<<<<

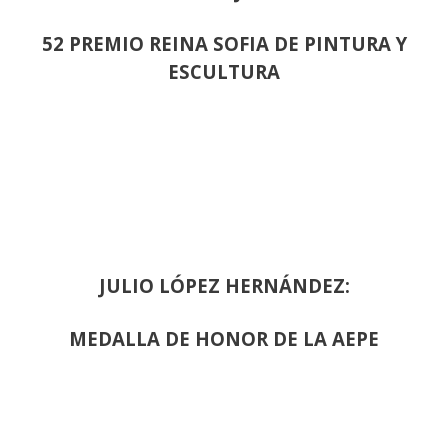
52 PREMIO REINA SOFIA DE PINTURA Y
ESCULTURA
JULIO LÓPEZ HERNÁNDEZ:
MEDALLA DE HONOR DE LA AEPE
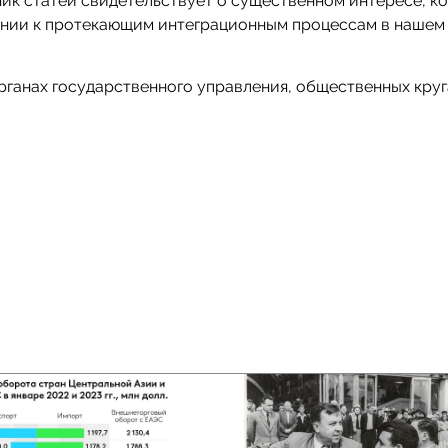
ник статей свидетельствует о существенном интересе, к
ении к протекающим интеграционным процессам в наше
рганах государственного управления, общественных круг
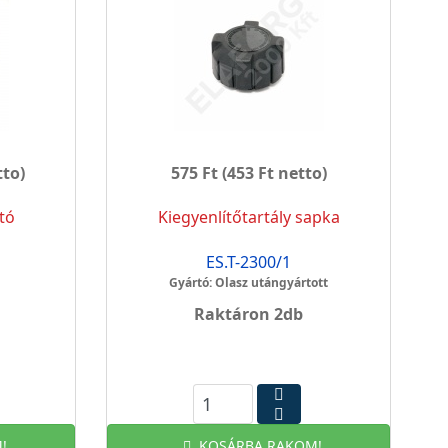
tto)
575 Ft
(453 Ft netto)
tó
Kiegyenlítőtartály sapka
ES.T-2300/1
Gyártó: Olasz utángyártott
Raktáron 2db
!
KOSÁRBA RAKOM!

>>>>

> PROBLEM TO SOLVE: Word for word, restate the whole listing and drop the images.

> EXERCISE OUTPUT:
52 PREMIO REINA SOFIA DE PINTURA Y
ESCULTURA
JULIO LÓPEZ HERNÁNDEZ:
MEDALLA DE HONOR DE LA AEPE
ник статей свидетельствует о существенном интересе, к
ении к протекающим интеграционным процессам в наше
рганах государственного управления, общественных круг
tto)
575 Ft
(453 Ft netto)
tó
Kiegyenlítőtartály sapka
ES.T-2300/1
Gyártó: Olasz utángyártott
Raktáron 2db
!
KOSÁRBA RAKOM!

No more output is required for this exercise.